Aluminum buyers in Japan, Asia’s largest importer, are set to agree on a record fee next quarter as global producers reduce output and rates in the United States and Europe surge, said three executives who will start price negotiations next week.
The surcharge for the three months starting in April may exceed $350 a metric ton over the London Metal Exchange cash price, according to the executives, who represent buyers and sellers and asked not to be identified because they aren’t authorized to speak to the media. That is a gain of as much as 37 percent from the high of $255 to $256 this quarter.
United Co. Rusal, the world’s biggest producer, said Tuesday it plans to cut output by 10 percent to 3.5 million tons in 2014, the lowest level in at least eight years. Alcoa Inc., the largest U.S. producer, said Monday it will close a smelter in Australia. Premiums in the United States and Europe jumped to all-time highs last month as inventories were locked in financing deals and made unavailable to users.
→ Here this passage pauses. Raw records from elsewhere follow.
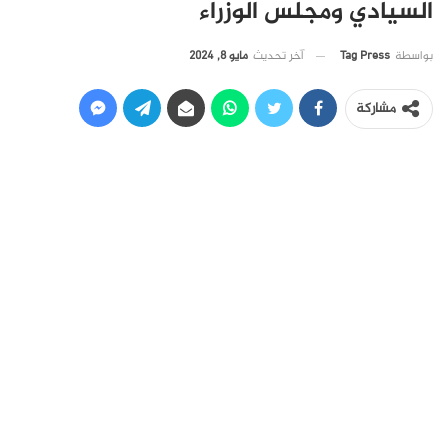
السيادي ومجلس الوزراء
آخر تحديث
مايو 8, 2024
بواسطة
Tag Press
مشاركة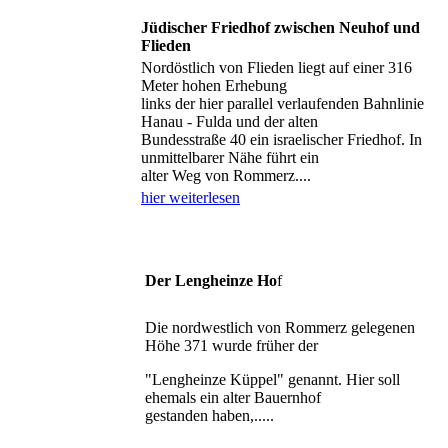
Jüdischer Friedhof zwischen Neuhof und
Flieden
Nordöstlich von Flieden liegt auf einer 316
Meter hohen Erhebung
links der hier parallel verlaufenden Bahnlinie
Hanau - Fulda und der alten
Bundesstraße 40 ein israelischer Friedhof. In
unmittelbarer Nähe führt ein
alter Weg von Rommerz....
hier weiterlesen
Der Lengheinze Ho
f
Die nordwestlich von Rommerz gelegenen
Höhe 371 wurde früher der
"Lengheinze Küppel" genannt. Hier soll
ehemals ein alter Bauernhof
gestanden haben,.....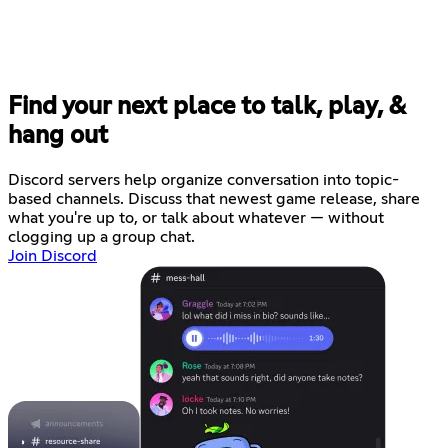
Find your next place to talk, play, &
hang out
Discord servers help organize conversation into topic-
based channels. Discuss that newest game release, share
what you're up to, or talk about whatever — without
clogging up a group chat.
Join Discord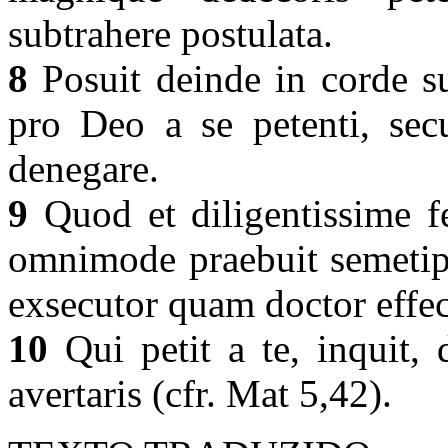
subtrahere postulata.
8
Posuit deinde in corde su
pro Deo a se petenti, sec
denegare.
9
Quod et diligentissime f
omnimode praebuit semetips
exsecutor quam doctor effe
10
Qui petit a te, inquit, 
avertaris (cfr. Mat 5,42).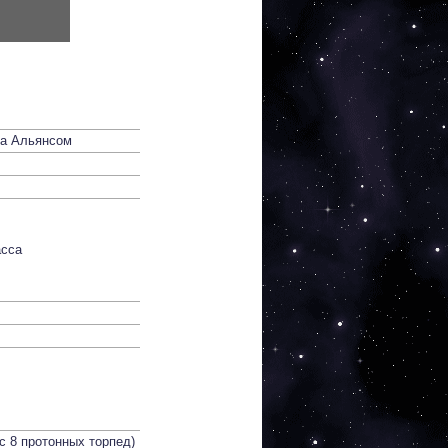
ена Альянсом
асса
с 8 протонных торпед)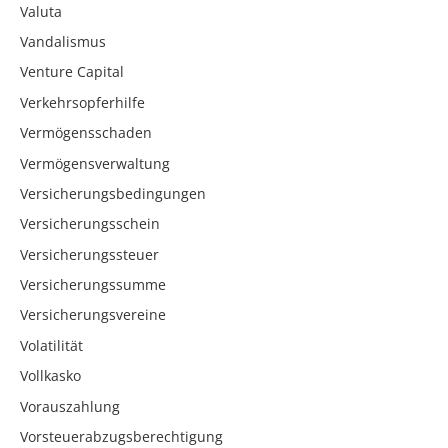
Valuta
Vandalismus
Venture Capital
Verkehrsopferhilfe
Vermögensschaden
Vermögensverwaltung
Versicherungsbedingungen
Versicherungsschein
Versicherungssteuer
Versicherungssumme
Versicherungsvereine
Volatilität
Vollkasko
Vorauszahlung
Vorsteuerabzugsberechtigung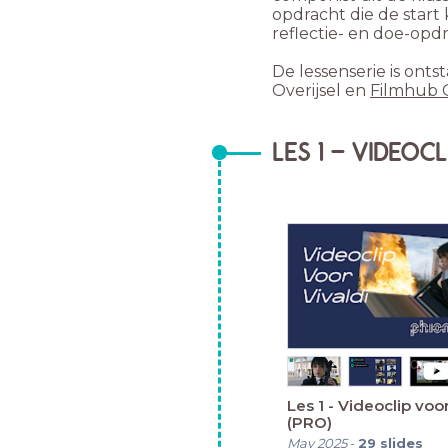
opdracht die de start 
reflectie- en doe-opd
De lessenserie is on
Overijsel
en
Filmhub 
LES 1 - VIDEOC
Les 1 - Videoclip voor
(PRO)
May 2025
-
29
slides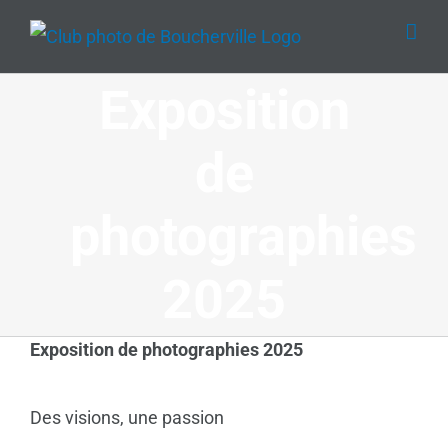
Passer
au
contenu
Exposition
de
photographies
2025
Exposition de photographies 2025
Des visions, une passion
“Japanese buyers will have no other options but to pay record fees to producers,” said Naohiro Niimura, a partner at Market Risk Advisory Co., a research company in Tokyo. “Otherwise, producers will divert aluminum to North America, where they can sell the metal for much higher premiums than in Asia.”
Aluminum for delivery in three months on the LME touched $1,671.25 on Feb. 3, the lowest since July 2009. Prices have fallen 2.1 percent this year and traded at $1,762 a ton Thursday in Tokyo.
The U.S. Midwest premium surged to a record 20 cents to 21 cents a pound before retreating to 18 cents to 19.50 cents on Wednesday, according to Harbor Intelligence, an Austin, Texas-based researcher. The premium in Rotterdam, including import duties into the European Union, was $350 a ton, London-based researcher CRU said on Feb 5.
Premiums cover a purchase of specific quality of metal in a particular location, reflecting local supply and demand. Financing transactions involve buying metal for nearby delivery while making a forward sale to benefit from a market in contango, when prices rise for future delivery.
Rising electricity costs and low LME prices are squeezing earnings of aluminum smelters, and as much as 3 million tons of capacity may be cut by 2015, according to Bloomberg Industries.
Alcoa is shutting the 50-year-old Point Henry smelter in Geelong, 74 km southwest of Melbourne, reducing its global smelting capacity by 190,000 tons to 3.7 million tons. Japanese companies that bought the metal from the smelter will have to find alternative suppliers, said the executives.
Record premiums add to costs for fabricators, including Tokyo-based UACJ Corp., the third-largest mill after Alcoa Inc. and Novelis Inc., with production capacity exceeding 1 million tons a year.